Clinical research is the systematic study of health and illness in human beings. It encompasses any investigation that generates evidence to improve the prevention, diagnosis, treatment, or management of disease in people - as opposed to basic (laboratory/animal) research.
Definition
Clinical research involves people and is generally carried out to evaluate the efficacy and safety of therapeutic drugs, medical/surgical procedures, or devices as part of treatment and patient management. It produces the evidence that informs clinical practice guidelines and healthcare decisions.
Two Broad Categories
1. Observational Studies
Researchers observe participants without intervening. They collect data on outcomes, exposures, or behaviours without assigning any treatment. Types include:
| Design | Description |
|---|
| Case Report | Detailed description of a unique finding in a single patient; no data analysis or generalizability |
| Case Series | Outcomes measured in a group of patients with a similar disease, retrospectively |
| Case-Control Study | Patients with a disease are compared to a control group; uses odds ratios to measure association |
| Cohort Study | Groups sharing a characteristic are followed prospectively (or reviewed retrospectively) to track outcomes; estimates incidence and relative risk |
| Cross-Sectional Study | A "snapshot" of a population at a single point in time; describes prevalence |
2. Interventional Studies (Clinical Trials)
Researchers actively assign an intervention (drug, device, procedure, lifestyle change) and track outcomes. The gold standard is the Randomized Controlled Trial (RCT), which:
- Randomly assigns participants to intervention or control groups
- Minimizes bias
- Produces the highest level of clinical evidence
(Miller's Review of Orthopaedics, p. 972)
Phases of Clinical Trials
Clinical drug trials progress through defined phases:
| Phase | Purpose | Participants |
|---|
| Phase I | Safety, dosage, pharmacokinetics | Small group (~20-80 healthy volunteers) |
| Phase II | Efficacy signals, side effects | Larger group (~100-300 patients) |
| Phase III | Confirm efficacy, compare to standard care | Large multi-centre trials (~1,000-3,000+) |
| Phase IV | Post-marketing surveillance; long-term safety | General population, ongoing |
Study Timing
- Prospective studies - start now and collect data moving forward in time (e.g., following patients who have a risk factor to see if a disease develops)
- Retrospective studies - examine data already collected in the past (e.g., chart reviews of medical records)

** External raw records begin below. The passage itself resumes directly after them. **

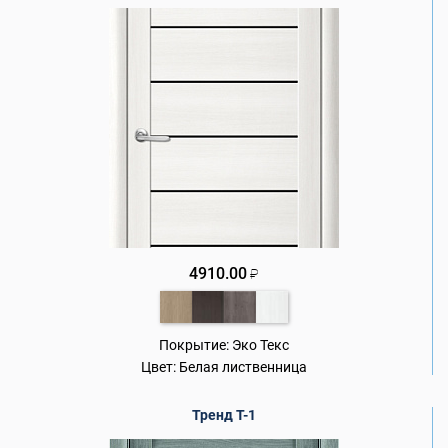
4910.00
₽
Покрытие:
Эко Текс
Цвет:
Белая лиственница
Тренд Т-1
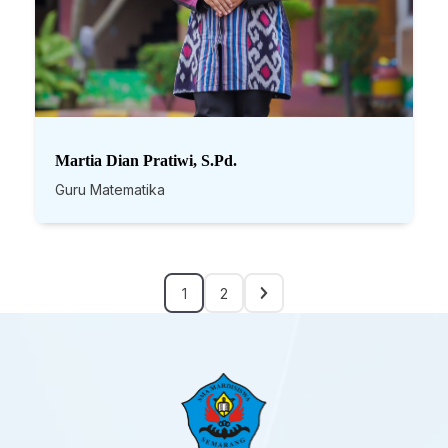
Martia Dian Pratiwi, S.Pd.
Guru Matematika
1
2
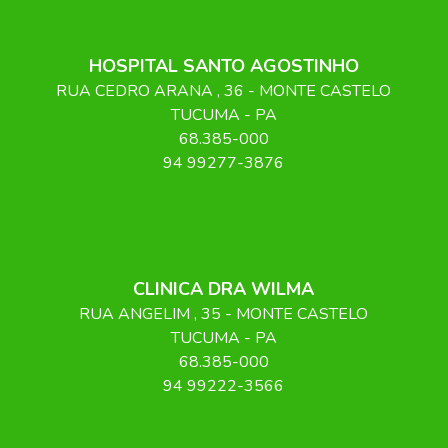
HOSPITAL SANTO AGOSTINHO
RUA CEDRO ARANA
, 36
- MONTE CASTELO
TUCUMA
-
PA
68.385-000
94 99277-3876
CLINICA DRA WILMA
RUA ANGELIM
, 35
- MONTE CASTELO
TUCUMA
-
PA
68.385-000
94 99222-3566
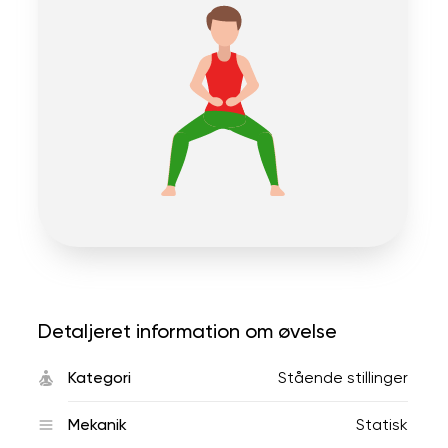
Detaljeret information om øvelse
Kategori
Stående stillinger
Mekanik
Statisk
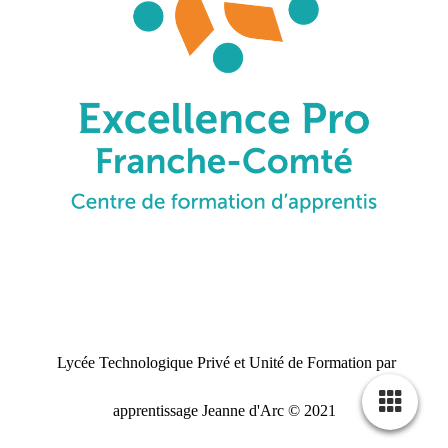
Lycée Technologique Privé et Unité de Formation par
apprentissage Jeanne d'Arc © 2021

- Longitudinal studies - repeated assessments over a long period; can be prospective or retrospective
(Miller's Review of Orthopaedics, p. 972)

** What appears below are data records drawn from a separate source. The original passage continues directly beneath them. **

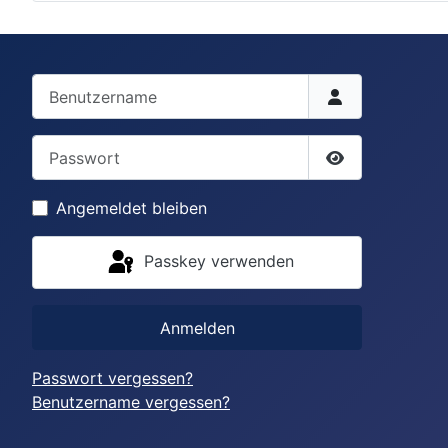
Benutzername
Passwort
Passwort anze
Angemeldet bleiben
Passkey verwenden
Anmelden
Passwort vergessen?
Benutzername vergessen?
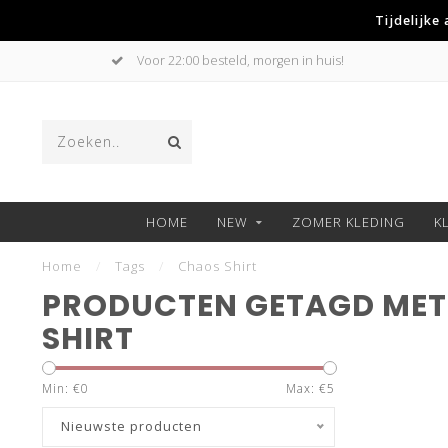
Tijdelijke
Voor 22:00 besteld, morgen in huis!
HOME
NEW
ZOMER KLEDING
K
Home
/
Tags
/
Chaos Shirt
PRODUCTEN GETAGD MET
SHIRT
Min: €
0
Max: €
5
Nieuwste producten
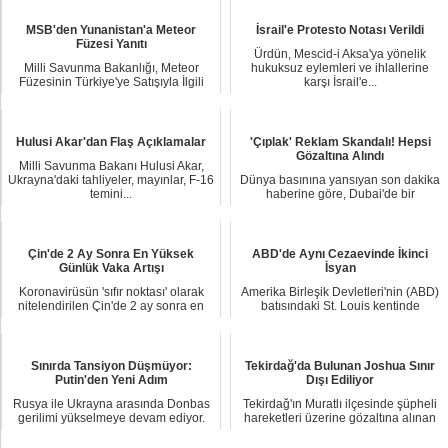
MSB'den Yunanistan'a Meteor
İsrail'e Protesto Notası Verildi
Füzesi Yanıtı
Ürdün, Mescid-i Aksa'ya yönelik
Milli Savunma Bakanlığı, Meteor
hukuksuz eylemleri ve ihlallerine
Füzesinin Türkiye'ye Satışıyla İlgili
karşı İsrail'e...
Değerlendi...
Hulusi Akar'dan Flaş Açıklamalar
'Çıplak' Reklam Skandalı! Hepsi
Gözaltına Alındı
Milli Savunma Bakanı Hulusi Akar,
Ukrayna'daki tahliyeler, mayınlar, F-16
Dünya basınına yansıyan son dakika
temini...
haberine göre, Dubai'de bir
gökdelenin balkon...
Çin'de 2 Ay Sonra En Yüksek
ABD'de Aynı Cezaevinde İkinci
Günlük Vaka Artışı
İsyan
Koronavirüsün 'sıfır noktası' olarak
Amerika Birleşik Devletleri'nin (ABD)
nitelendirilen Çin'de 2 ay sonra en
batısındaki St. Louis kentinde
yüksek ...
bulunan bir...
Sınırda Tansiyon Düşmüyor:
Tekirdağ'da Bulunan Joshua Sınır
Putin'den Yeni Adım
Dışı Ediliyor
Rusya ile Ukrayna arasında Donbas
Tekirdağ'ın Muratlı ilçesinde şüpheli
gerilimi yükselmeye devam ediyor.
hareketleri üzerine gözaltına alınan
Askeri harek...
şahsı...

Goals of Clinical Research
- Efficacy - Does the intervention work better than the alternative?
- Safety - What are the side effects and risks?

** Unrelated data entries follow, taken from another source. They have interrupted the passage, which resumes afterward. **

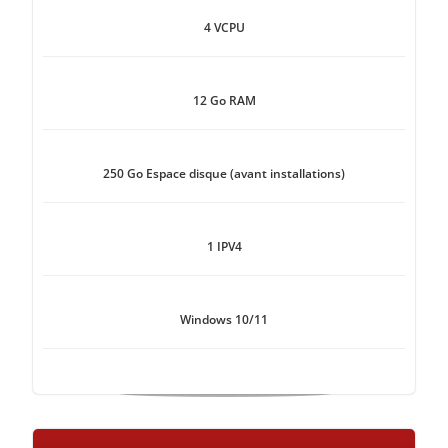
4 VCPU
12 Go RAM
250 Go Espace disque (avant installations)
1 IPV4
Windows 10/11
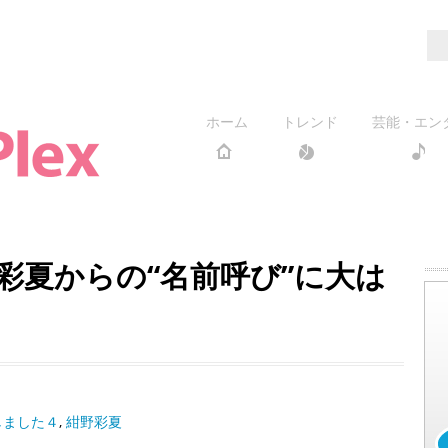
ホーム
トレンド
芸能・エン
彩夏からの“名前呼び”に大は
しました４
,
紺野彩夏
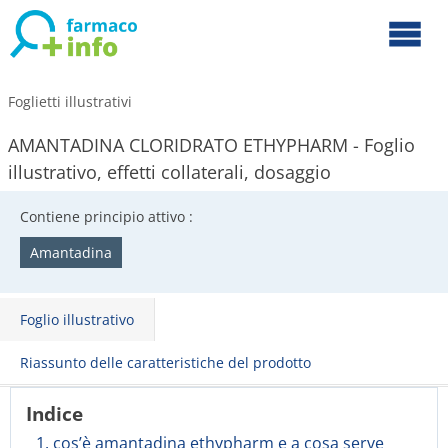
Foglietti illustrativi
AMANTADINA CLORIDRATO ETHYPHARM - Foglio
illustrativo, effetti collaterali, dosaggio
Contiene principio attivo :
Amantadina
Foglio illustrativo
Riassunto delle caratteristiche del prodotto
Indice
1. cos’è amantadina ethypharm e a cosa serve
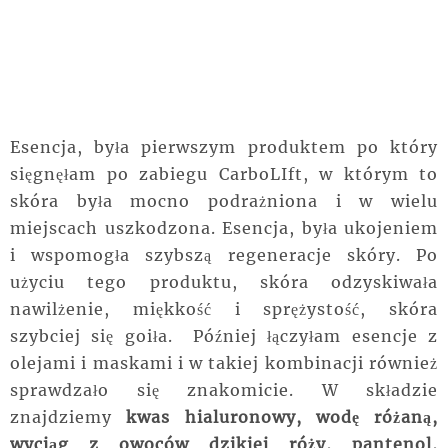
Esencja, była pierwszym produktem po który
sięgnęłam po zabiegu CarboLIft, w którym to
skóra była mocno podrażniona i w wielu
miejscach uszkodzona. Esencja, była ukojeniem
i wspomogła szybszą regeneracje skóry. Po
użyciu tego produktu, skóra odzyskiwała
nawilżenie, miękkość i sprężystość, skóra
szybciej się goiła. Później łączyłam esencje z
olejami i maskami i w takiej kombinacji również
sprawdzało się znakomicie. W składzie
znajdziemy
kwas hialuronowy, wodę różaną,
wyciąg z owoców dzikiej róży, pantenol,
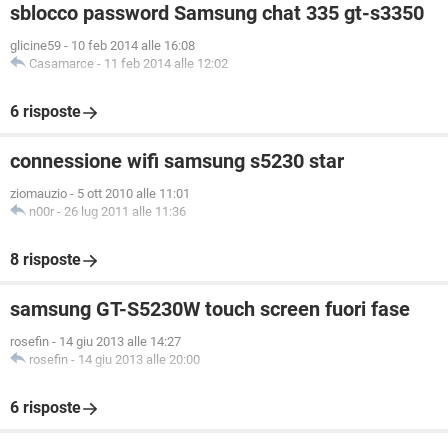
sblocco password Samsung chat 335 gt-s3350
glicine59
-
10 feb 2014 alle 16:08
Casamarce
-
11 feb 2014 alle 12:02
6 risposte
connessione wifi samsung s5230 star
ziomauzio
-
5 ott 2010 alle 11:01
n00r
-
26 lug 2011 alle 11:36
8 risposte
samsung GT-S5230W touch screen fuori fase
rosefin
-
14 giu 2013 alle 14:27
rosefin
-
14 giu 2013 alle 20:00
6 risposte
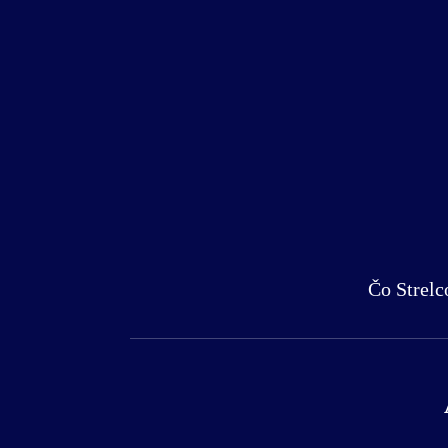
Čo Strel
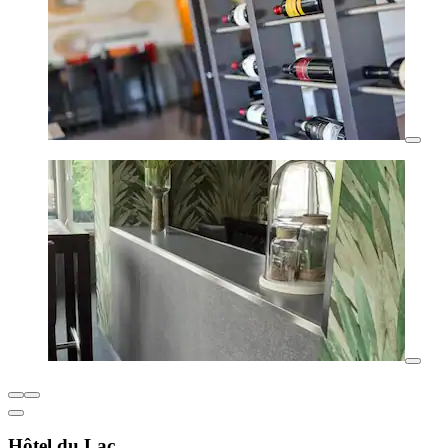
Hôtel du Lac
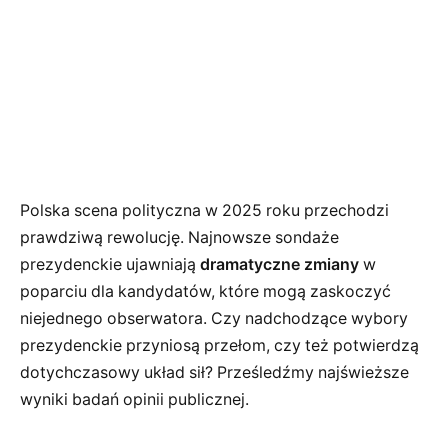
Polska scena polityczna w 2025 roku przechodzi
prawdziwą rewolucję. Najnowsze sondaże
prezydenckie ujawniają
dramatyczne zmiany
w
poparciu dla kandydatów, które mogą zaskoczyć
niejednego obserwatora. Czy nadchodzące wybory
prezydenckie przyniosą przełom, czy też potwierdzą
dotychczasowy układ sił? Prześledźmy najświeższe
wyniki badań opinii publicznej.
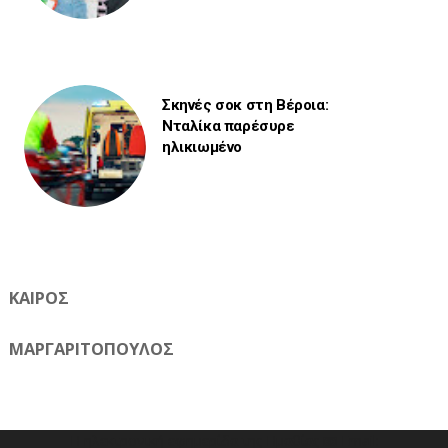
Σκηνές σοκ στη Βέροια:
Νταλίκα παρέσυρε
ηλικιωμένο
ΚΑΙΡΟΣ
ΜΑΡΓΑΡΙΤΟΠΟΥΛΟΣ
Η ηλεκτρονική εφημερίδα της Ημαθίας 📧 Email:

- Prevention - Can the disease be prevented or its onset delayed?
- Diagnosis - Are new diagnostic tools accurate and reliable?
- Quality of life - Does the intervention improve patient wellbeing and function?
Key Ethical Principles
All clinical research must adhere to:
- Informed consent - Participants must voluntarily agree after being fully informed of risks and benefits
- Institutional Review Board (IRB) / Ethics Committee approval - Independent oversight before any study begins
- Declaration of Helsinki - International ethical standards for medical research involving humans
- Equipoise - Genuine uncertainty must exist about which intervention is better before a trial is justified
Why Clinical Research Matters
Clinical research is the bridge between laboratory discoveries and actual patient care. Without it, treatments remain unproven, guidelines lack a scientific foundation, and patient outcomes cannot be systematically improved. Every drug approved for use today has passed through a structured clinical research process to demonstrate it is both safe and effective.
In summary: Clinical research = structured human studies designed to generate reliable evidence. It ranges from simple observational chart reviews to large, multi-centre randomized controlled trials, and everything in between. Its output - published, peer-reviewed evidence - forms the backbone of modern evidence-based medicine.